The advent of modern conformal radiotherapy techniques places a greater premium upon positional verification, as substantial deviation from treatment planning simulations secondary to comparatively small geometric differentials may occur (Bel et al 1996, Bos et al 2005, Keall et al 1999, Lebesque et al 1995, Papiez and Langer 2006, Remeijer et al 1999, van Herk 2004, van Herk et al 1997, 2000, 2002, 2003, Kaiser et al 2006). Reduction of uncertainty, as conceptualized by PTV margin minimization, is possible though positional set-up error minimization. Consequently, a variety of image-guided radiotherapy techniques (IGRT) have been implemented clinically in order to maximize allineation to the isocenter. Among these techniques, both stereoscopic kV x-ray (KVX) (Wu et al 2007, Serago et al 2006, Verellen et al 2006, Sorensen et al 2006, Pisani et al 2000, Scarbrough et al 2006) and cone-beam CT (CBCT) (Boda-Heggemann et al 2006, Guckenberger et al 2006, Jaffray et al 2002, Letourneau et al 2005, Pouliot et al 2005, Thilmann et al 2006) have seen ready implementation into clinical practice, albeit, as with many IGRT techniques, a modicum of attempts to compare distinct measurement methods head-to-head in various anatomic sites (Godfrey et al 2007, Willoughby et al 2006a, 2006b, Wu et al 2007, Scarbrough et al 2006).

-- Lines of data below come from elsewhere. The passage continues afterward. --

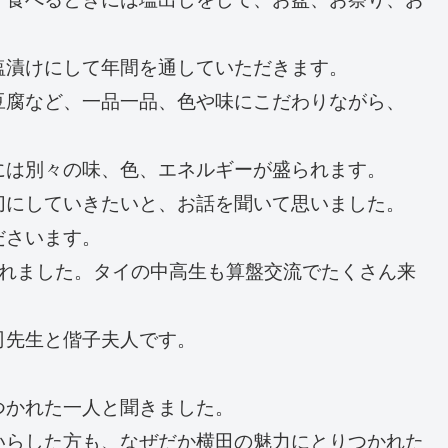
塩漬けにして年間を通していただきます。
豆腐など、一品一品、色や味にこだわりながら、
には別々の味、色、エネルギーが盛られます。
切にしていきたいと、お話を聞いて思いました。
ださいます。
くれました。タイの中高生も算盤交流でたくさん来
司先生と偕子夫人です。
つかれた一人と聞きました。
いらした方も、なぜだか横田の魅力にとりつかれた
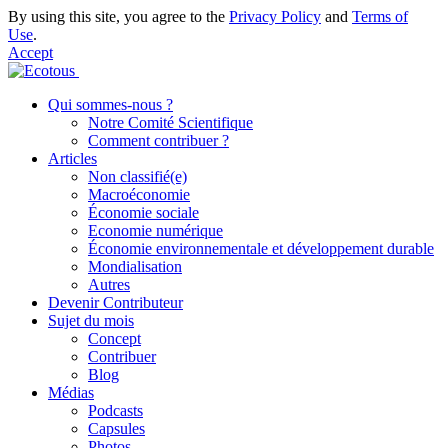
By using this site, you agree to the
Privacy Policy
and
Terms of
Use
.
Accept
Qui sommes-nous ?
Notre Comité Scientifique
Comment contribuer ?
Articles
Non classifié(e)
Macroéconomie
Économie sociale
Economie numérique
Économie environnementale et développement durable
Mondialisation
Autres
Devenir Contributeur
Sujet du mois
Concept
Contribuer
Blog
Médias
Podcasts
Capsules
Photos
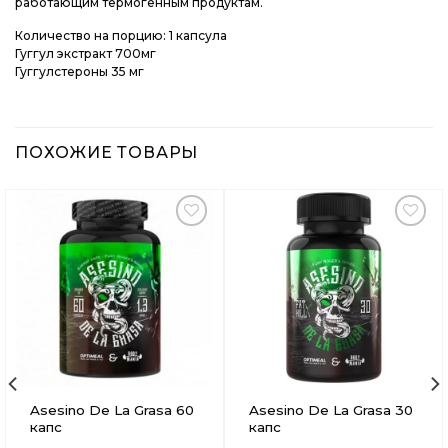
работающим термогенным продуктам.
Количество на порцию: 1 капсула
Гуггул экстракт 700мг
Гуггулстероны 35 мг
ПОХОЖИЕ ТОВАРЫ
Добавить
Добавить
в
в
Вишлист
Вишлист
Asesino De La Grasa 60
Asesino De La Grasa 30
капс
капс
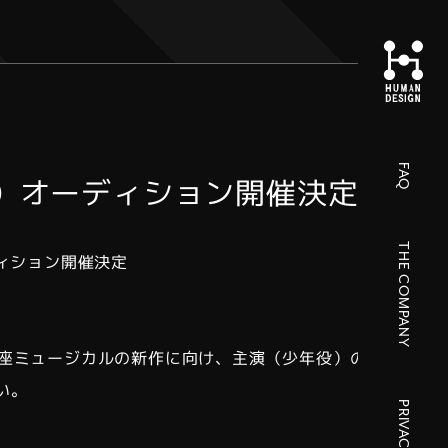
FAQ
）オーディション開催決定！
THE COMPANY
音楽座ミュージカルの新作に向け、主演（少年役）のオーディ
い。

While series detailing target alignment with KVX and CBCT have been performed (Boda-Heggemann et al 2006, Wu et al 2007, Borst et al 2007), to our knowledge, none compared using the same automatching software package or with specific method comparison statistical approaches (Bland and Altman 1986, 1995a, 1995b, 1996, 1999, 2003, 2007). Method comparison remain a rarity within the imaging literature (Schramm et al 2004, Bradley et al 1999, Mahnken et al 2005, Bielak et al 2001, Bland and Altman 2003, Hilson 2004) and are minimally encountered within radiotherapy communiqués (Moseley et al 2007, Fuller et al 2006).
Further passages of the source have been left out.